Leishmaniasis can cause different clinical syndromes, including Cutaneous Leishmaniasis (CL) in which the patient generally presents with one or several ulcer(s) or nodule(s) on the skin, resulting from the infection of phagocytic cells located in the dermis. It often results into severe scar tissue in the skin. Most of the twelve million people infected with Leishmania worldwide are CL cases, a 1.5 million new cases occur annually. WHO has a program to develop new treatments for cutaneous leishmaniasis This study establishes a proof-of-concept that a tattoo device can target intra-dermal drug delivery against Cutaneous Leishmaniasis (CL). The selected drug is Oleylphosphocholine (OlPC) formulated as liposomes, particles known to be prone to macrophage ingestion.

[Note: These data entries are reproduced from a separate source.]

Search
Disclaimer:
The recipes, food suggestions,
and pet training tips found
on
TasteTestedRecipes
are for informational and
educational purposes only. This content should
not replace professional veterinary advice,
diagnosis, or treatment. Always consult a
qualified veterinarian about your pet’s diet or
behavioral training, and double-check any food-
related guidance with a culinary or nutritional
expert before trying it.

Brazil harbors about 90% of visceral leishmaniasis (VL) in Latin America and in addition, the disease is nationwide spreading. Located in the western of São Paulo state, the region is considered an emerging area of VL. The first case was described in 2005 and by 2014, from the 45 municipalities, 33 (73.3%) have reported the sandfly, 23 (51.1%) canine leishmaniasis and 17 (37.7%) human VL-392 human reported cases and 22 deaths. The Regional Hospital of Presidente Prudente is a public reference center for VL diagnosis and treatment. From 2006 to 2014, 352 patients with the average age of 28.5±25.5 years were diagnosed. Splenomegaly 98%, fever 95% and hepatomegaly 92%, were some general factors strongly associated with VL diagnosis. Children ≤18 years old represented 44.9% of the population. Individuals ≤4 years old (26.7%) and ≥65 years old (9.9%) formed the susceptible population. Twenty-one individuals died of the underlying or VL-associated causes. With a tropical climate, dry winters and wet summers, the region is one of the poorest of the state, consisting of dozens of small towns and villages. Local environmental factors including extensive sugarcane plantations, huge amount of watersheds flowing into three big rivers and nine big lakes may be involved as well as the overlapping possibility of VL and cutaneous leishmaniasis. Increase measures need to be addressed to complement curative practices. Otherwise in preventive, this region will be depicted to the framework of sustained endemic foci of VL in Brazil.